■ **TASK TO CARRY OUT**
Pictures aside, write every record out again word for word.

+--

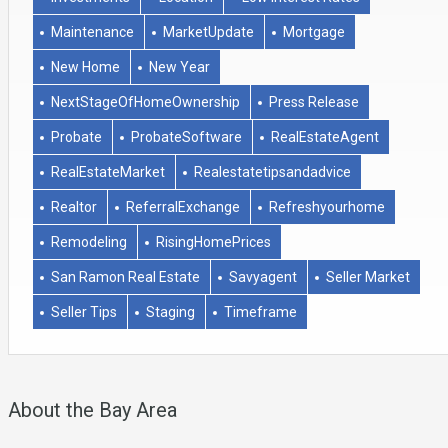
Maintenance
MarketUpdate
Mortgage
New Home
New Year
NextStageOfHomeOwnership
Press Release
Probate
ProbateSoftware
RealEstateAgent
RealEstateMarket
Realestatetipsandadvice
Realtor
ReferralExchange
Refreshyourhome
Remodeling
RisingHomePrices
San Ramon Real Estate
Savyagent
Seller Market
Seller Tips
Staging
Timeframe
About the Bay Area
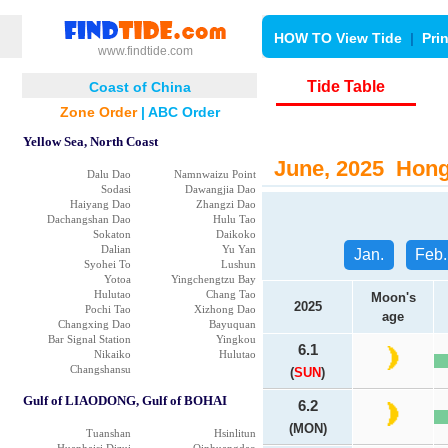
HOW TO View Tide
|
Pri
www.findtide.com
Tide Table
Coast of China
Zone Order
|
ABC Order
Yellow Sea, North Coast
June, 2025 Hong 
Dalu Dao
Namnwaizu Point
Sodasi
Dawangjia Dao
Haiyang Dao
Zhangzi Dao
Dachangshan Dao
Hulu Tao
Sokaton
Daikoko
Dalian
Yu Yan
Jan.
Feb.
Syohei To
Lushun
Yotoa
Yingchengtzu Bay
Hulutao
Chang Tao
Moon's
2025
Pochi Tao
Xizhong Dao
age
Changxing Dao
Bayuquan
Bar Signal Station
Yingkou
6.1
Nikaiko
Hulutao
Changshansu
(
SUN
)
Gulf of LIAODONG, Gulf of BOHAI
6.2
(MON)
Tuanshan
Hsinlitun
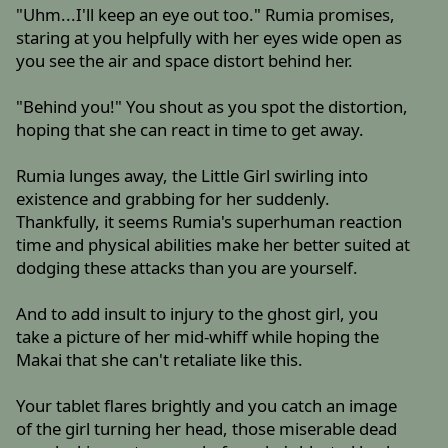
"Uhm...I'll keep an eye out too." Rumia promises,
staring at you helpfully with her eyes wide open as
you see the air and space distort behind her.
"Behind you!" You shout as you spot the distortion,
hoping that she can react in time to get away.
Rumia lunges away, the Little Girl swirling into
existence and grabbing for her suddenly.
Thankfully, it seems Rumia's superhuman reaction
time and physical abilities make her better suited at
dodging these attacks than you are yourself.
And to add insult to injury to the ghost girl, you
take a picture of her mid-whiff while hoping the
Makai that she can't retaliate like this.
Your tablet flares brightly and you catch an image
of the girl turning her head, those miserable dead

+--

■ **WRITTEN SOLUTION**
Maintenance
MarketUpdate
Mortgage
New Home
New Year
NextStageOfHomeOwnership
Press Release
Probate
ProbateSoftware
RealEstateAgent
RealEstateMarket
Realestatetipsandadvice
Realtor
ReferralExchange
Refreshyourhome
Remodeling
RisingHomePrices
San Ramon Real Estate
Savyagent
Seller Market
Seller Tips
Staging
Timeframe
About the Bay Area
HOW TO View Tide
|
Pri
www.findtide.com
Tide Table
Coast of China
Zone Order
|
ABC Order
Yellow Sea, North Coast
June, 2025 Hong 
Dalu Dao
Namnwaizu Point
Sodasi
Dawangjia Dao
Haiyang Dao
Zhangzi Dao
Dachangshan Dao
Hulu Tao
Sokaton
Daikoko
Dalian
Yu Yan
Jan.
Feb.
Syohei To
Lushun
Yotoa
Yingchengtzu Bay
Hulutao
Chang Tao
Moon's
2025
Pochi Tao
Xizhong Dao
age
Changxing Dao
Bayuquan
Bar Signal Station
Yingkou
6.1
Nikaiko
Hulutao
Changshansu
(
SUN
)
Gulf of LIAODONG, Gulf of BOHAI
6.2
(MON)
Tuanshan
Hsinlitun
"Uhm...I'll keep an eye out too." Rumia promises,
staring at you helpfully with her eyes wide open as
you see the air and space distort behind her.
"Behind you!" You shout as you spot the distortion,
hoping that she can react in time to get away.
Rumia lunges away, the Little Girl swirling into
existence and grabbing for her suddenly.
Thankfully, it seems Rumia's superhuman reaction
time and physical abilities make her better suited at
dodging these attacks than you are yourself.
And to add insult to injury to the ghost girl, you
take a picture of her mid-whiff while hoping the
Makai that she can't retaliate like this.
Your tablet flares brightly and you catch an image
of the girl turning her head, those miserable dead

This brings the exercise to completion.